Главная Церковь Беседы о главном

О памяти смертной и внезапной смерти

Безудержное веселье — признак именно глубочайшего уныния, отчаяния. Это тот страшный вид уныния, когда человек и самого уныния не видит, когда он уже погрузился в него с головой и как бы утонул в нем.
Людмила Иванова

Людмила Иванова. Мгновения Святой Руси

Сайт Ново-Тихвинского монастыря

Мы продолжаем публикацию бесед схиигумена Авраама (Рейдмана) о духовной жизни. Тема сегодняшней беседы — память смертная. Автор рассуждает о том, как научиться помнить о смерти по-христиански.

 

Помнить о смерти — это насущная необходимость для всякого человека. Однако это не так просто, как кажется, на первый взгляд. Нужно делать это правильно, чтобы вместо пользы не принести своей душе вреда. А то начнешь думать о вечной жизни, мечтать, как ты попадешь в райские обители… Отправишься гулять по райскому саду, глядишь, — подойдет к тебе змей и скажет то же, что сказал Еве, этим все и закончится. Такая мечтательность в духовной жизни чрезвычайно вредна, это путь к прелести. А воображение вечных мук, адских темниц и прочего для людей неподготовленных, не имеющих духовной крепости, может стать еще и поводом к отчаянию.

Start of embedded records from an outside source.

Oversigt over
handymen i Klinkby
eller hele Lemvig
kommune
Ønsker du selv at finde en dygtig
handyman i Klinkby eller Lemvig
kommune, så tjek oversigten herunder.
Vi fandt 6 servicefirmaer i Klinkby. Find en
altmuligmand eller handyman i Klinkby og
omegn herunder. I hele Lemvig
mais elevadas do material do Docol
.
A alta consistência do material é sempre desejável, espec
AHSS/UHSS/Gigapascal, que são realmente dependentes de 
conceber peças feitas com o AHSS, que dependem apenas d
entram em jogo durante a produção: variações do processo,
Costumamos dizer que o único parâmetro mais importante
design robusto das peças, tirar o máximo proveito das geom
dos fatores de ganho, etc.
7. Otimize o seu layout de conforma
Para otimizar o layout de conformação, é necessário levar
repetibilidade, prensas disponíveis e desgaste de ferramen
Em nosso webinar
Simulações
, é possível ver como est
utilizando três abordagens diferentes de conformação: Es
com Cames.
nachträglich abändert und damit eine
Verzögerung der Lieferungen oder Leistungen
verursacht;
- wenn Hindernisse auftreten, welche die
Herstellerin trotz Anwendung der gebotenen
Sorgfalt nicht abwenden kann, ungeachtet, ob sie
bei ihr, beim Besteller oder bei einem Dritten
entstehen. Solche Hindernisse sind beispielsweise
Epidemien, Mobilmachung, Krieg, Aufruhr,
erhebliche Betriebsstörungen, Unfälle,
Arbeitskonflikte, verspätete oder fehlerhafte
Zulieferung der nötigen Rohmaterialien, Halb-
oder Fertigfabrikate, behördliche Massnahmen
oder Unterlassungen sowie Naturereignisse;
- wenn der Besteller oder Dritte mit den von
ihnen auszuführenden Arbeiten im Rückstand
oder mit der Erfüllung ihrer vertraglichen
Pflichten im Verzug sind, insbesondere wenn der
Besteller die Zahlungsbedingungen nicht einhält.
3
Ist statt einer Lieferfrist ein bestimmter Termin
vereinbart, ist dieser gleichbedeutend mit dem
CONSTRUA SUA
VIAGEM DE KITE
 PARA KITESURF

У преподобного Исаака Сирина есть такие слова: «Первая мысль, которая по человеколюбию Божию входит в человека и руководит его ко спасению, есть мысль об исходе из сего естества». Святые отцы говорят, что память смертная — это та добродетель, которая необходима нам, как хлеб. Но что такое память смертная и как она приобретается?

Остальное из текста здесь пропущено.